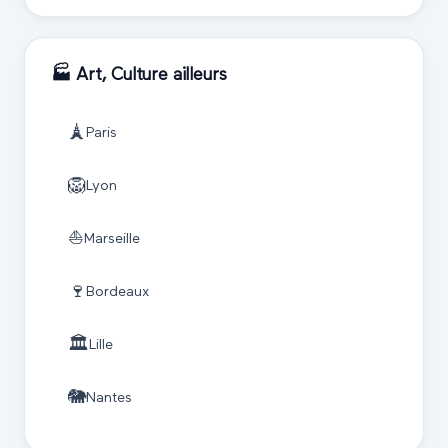
🏭
Art, Culture
ailleurs
🗼
Paris
🦁
Lyon
⛵
Marseille
🍷
Bordeaux
🏛️
Lille
🐘
Nantes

#### Task directions
Please print all the entries exactly as written, but drop the pictures.

#### Response
🏭
Art, Culture
ailleurs
🗼
Paris
🦁
Lyon
⛵
Marseille
🍷
Bordeaux
🏛️
Lille
🐘
Nantes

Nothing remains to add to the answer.